■ Exercise description
Pictures are not part of the copy; reproduce the remaining data exactly.
'''
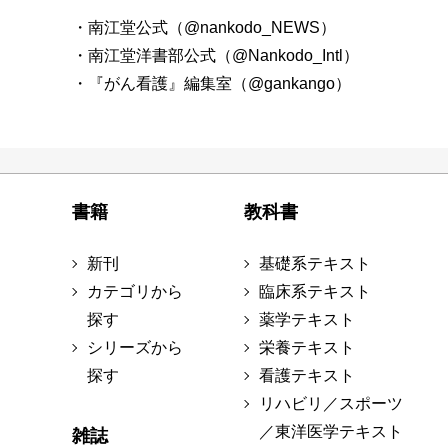
・南江堂公式（@nankodo_NEWS）
・南江堂洋書部公式（@Nankodo_Intl）
・『がん看護』編集室（@gankango）
書籍
教科書
新刊
基礎系テキスト
カテゴリから
臨床系テキスト
探す
薬学テキスト
シリーズから
栄養テキスト
探す
看護テキスト
リハビリ／スポーツ
／東洋医学テキスト
雑誌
'''
■ Output of the task
・南江堂公式（@nankodo_NEWS）
・南江堂洋書部公式（@Nankodo_Intl）
・『がん看護』編集室（@gankango）
書籍
教科書
新刊
基礎系テキスト
カテゴリから
臨床系テキスト
探す
薬学テキスト
シリーズから
栄養テキスト
探す
看護テキスト
リハビリ／スポーツ
／東洋医学テキスト
雑誌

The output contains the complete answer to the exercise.